Something that really, really annoys me is reading a paper discussing a rich and complex data set in which the authors squink their eyes tightly and use statistics to zoom in and stare fixedly at one parameter. It happens all the time. It’s as if some scientists think it’s a triumph to reduce a phenomenon to one single simple cause, rather than appreciating the diversity of inputs.
The latest example is a study pegging yet another medical procedure as the cause for autism, in this case, early induction of labor and augmented delivery. Autism is probably a perfect target for these kinds of silly approaches; it almost certainly has a wide range of contributory causes, and it’s always a mystery to the parents of affected children, who look for answers. It’s the vaccines, they say. No, it’s the drugs we took during pregnancy. No, it’s the doctors who did funny business in the delivery room.
Fortunately, we’ve got Emily Willingham to actually look at the forest.
When she looks at the data, she finds that the authors are right, that there’s a correlation: if a mother gets both induction and augmentation, there’s a 27% increase in the chance that the child will later be identified as autistic.
What they don’t tell you is that the same data set shows that having a college-educated mother increases the odds of autism by 30-33%. And that smoking during pregnancy decreases the chance of an autism diagnosis by 14%.

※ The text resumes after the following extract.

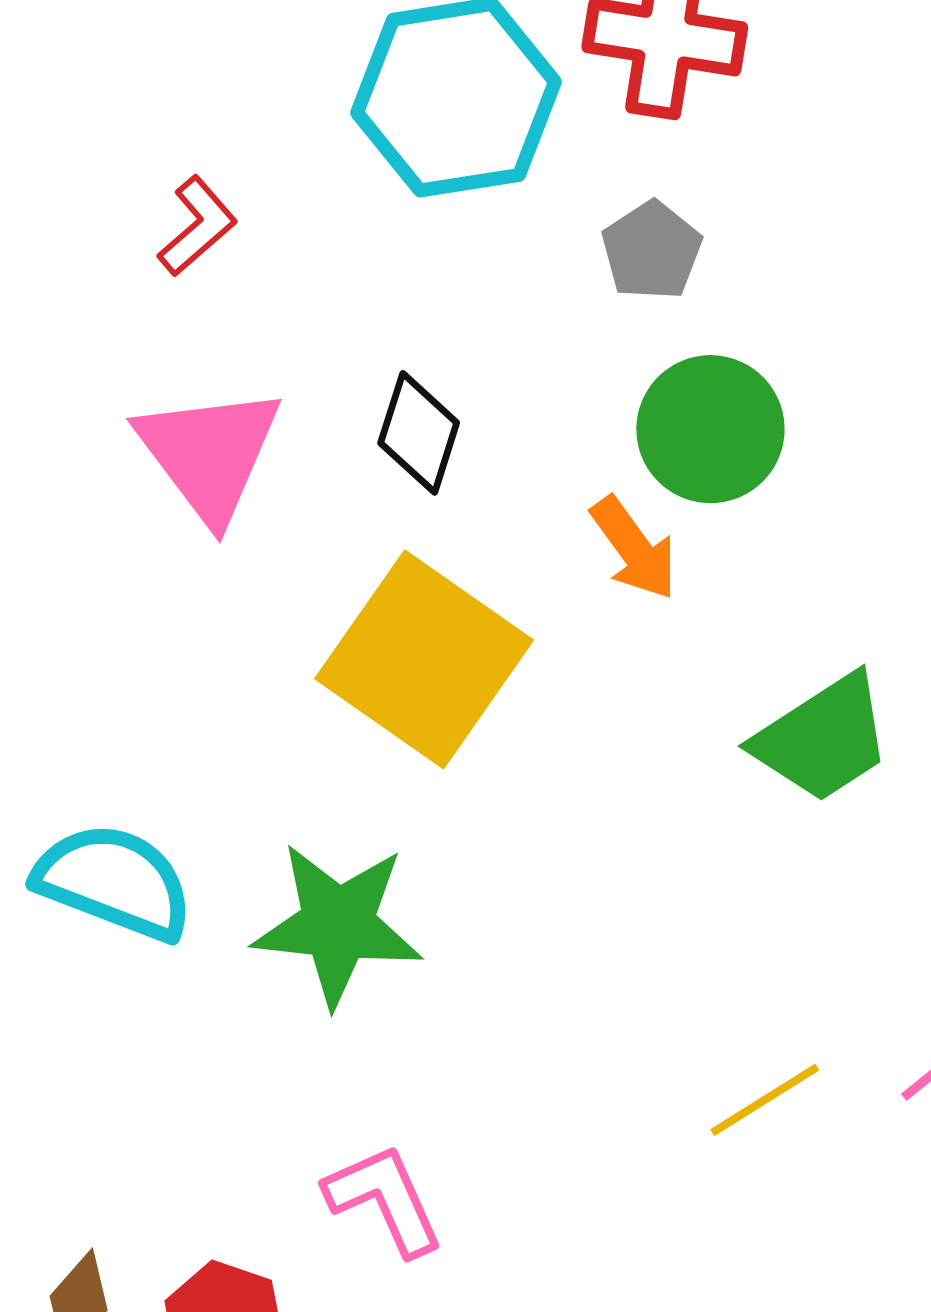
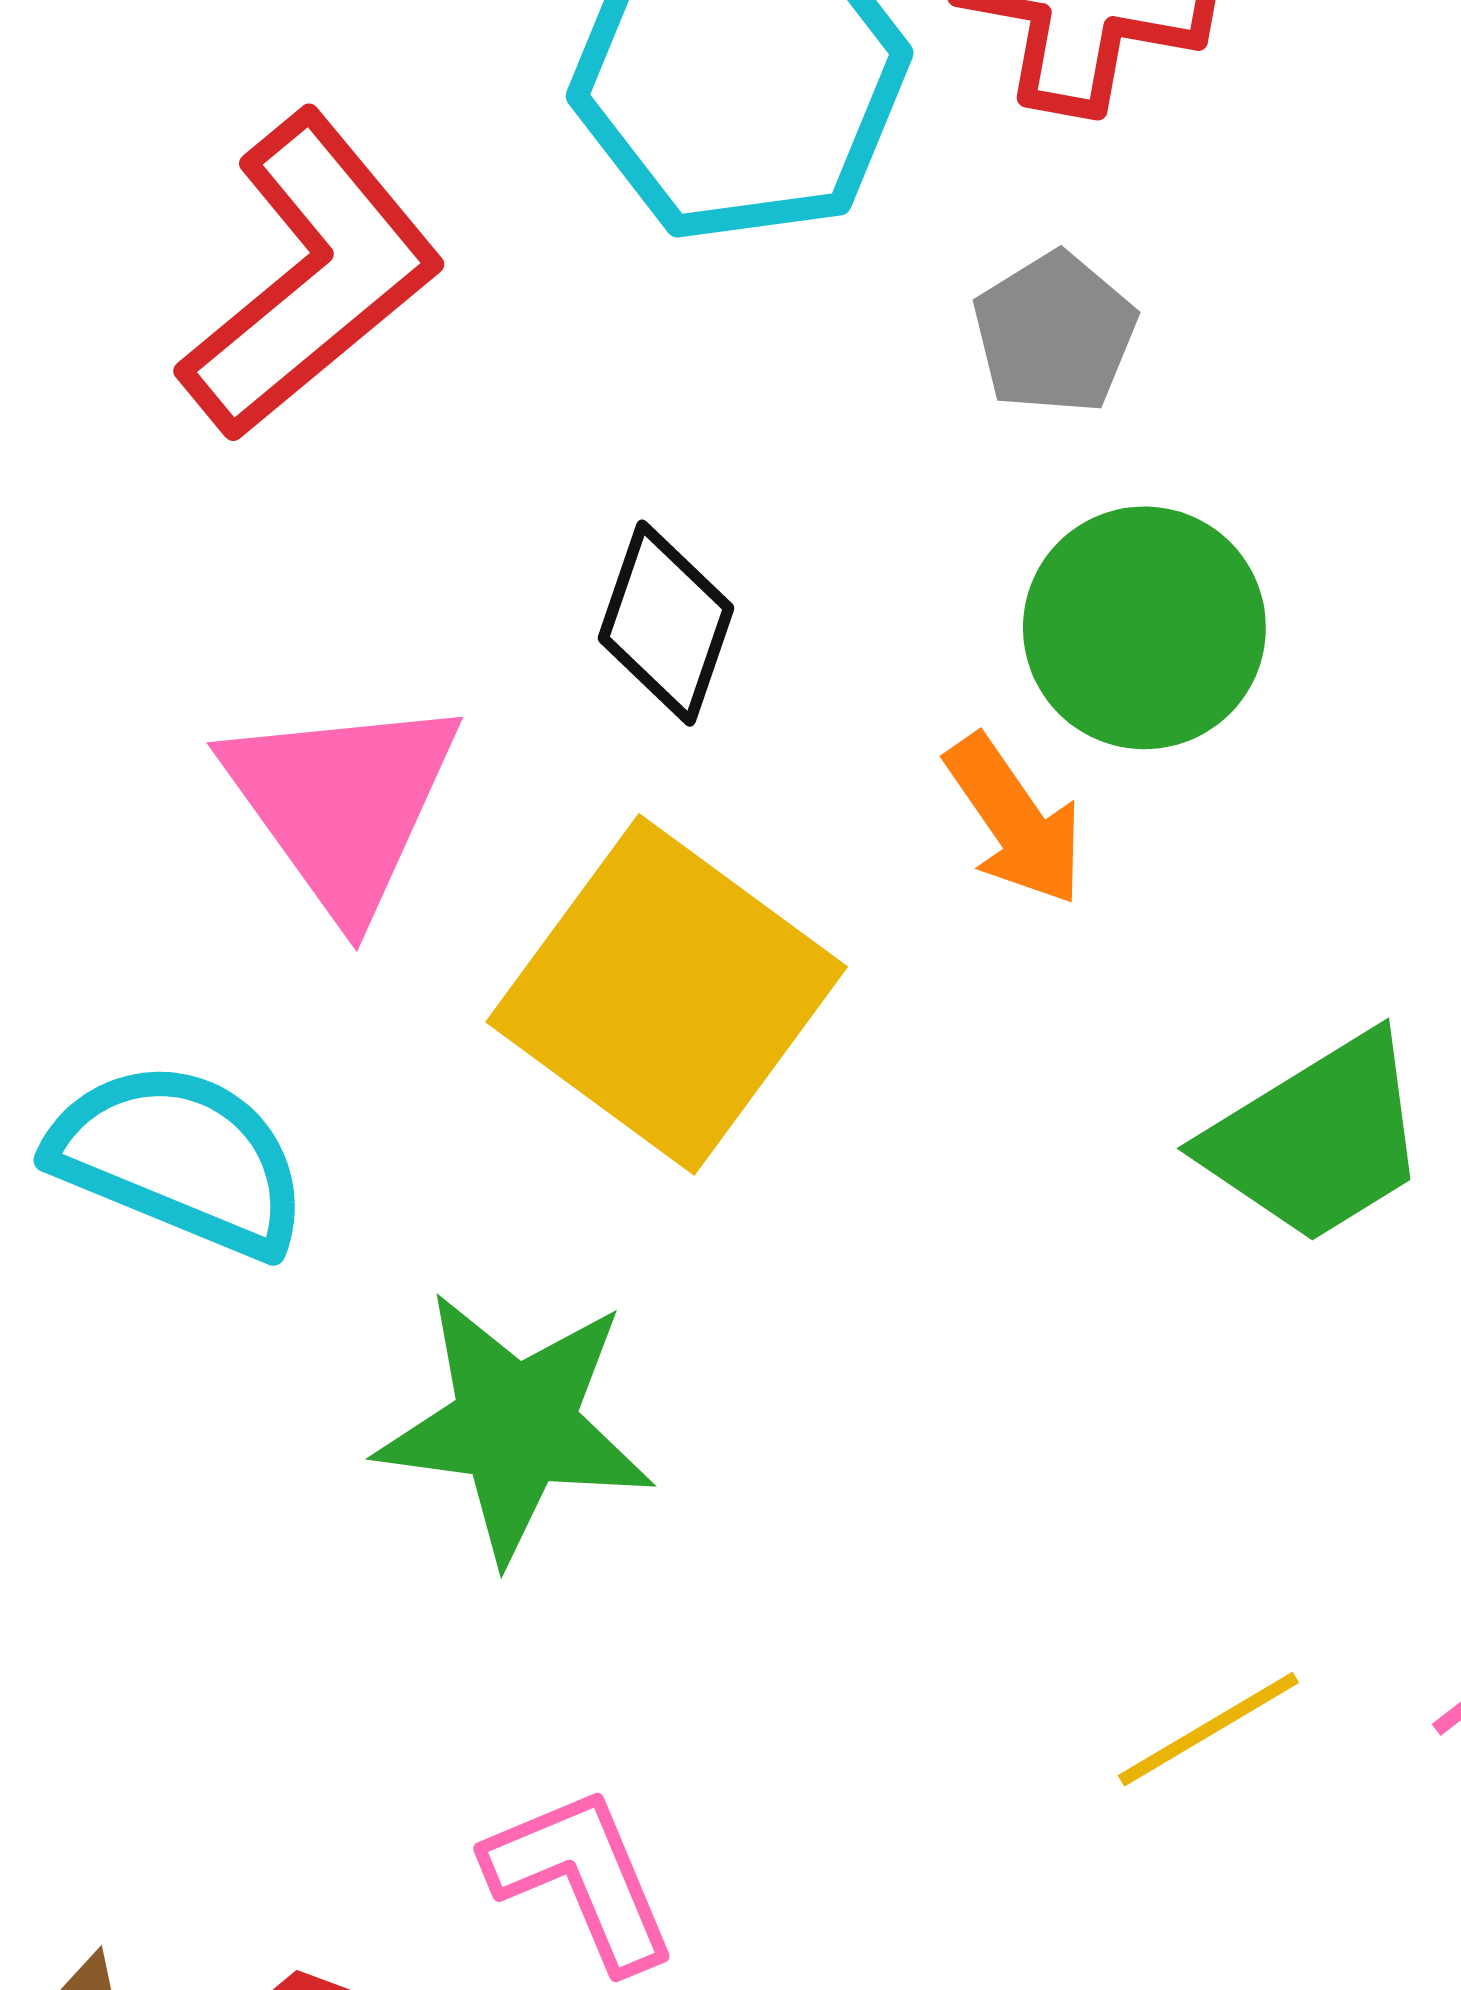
red L-shape: (197, 226) -> (311, 276), size x2.0
pink triangle: (209, 454) -> (342, 804), moved
cyan semicircle: (114, 882) -> (179, 1159), moved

Wait, stop! If you’re pregnant, don’t take these numbers as an indication that you need to start watching more Glenn Beck to make yourself stupider, and that you need to take up a tobacco habit. You’re looking at the tree again and ignoring the forest. What these correlations suggest is that we should be looking into some property of the population that unites them — that each one in itself is not necessarily causal, but that they are common symptoms of the true link. We need to see the big picture to puzzle out the answer.
And sometimes interpreting the phenomenology of a single parameter analysis would lead to a bad result: I can pretty much guarantee you that being a heavy smoker during pregnancy is much worse for the fetus than non-smoking.
Willingham does see the bigger picture.
This study didn’t show that induction or augmentation during childbirth substantially increases the risk for autism, although it hints at a greater influence of socioeconomic status and by implication, healthcare access. If anything, based on earlier literature, it adds a slight if only mathematical confirmation of the perception that births involving autistic children can be associated with more complications, such as the presence of meconium, gestational diabetes, and fetal distress, than births involving non-autistic children. And that points to induction and augmentation as useful in these situations, not as problematic, and certainly does not affirm them as a risk.
Oh, look, it’s practically a jungle!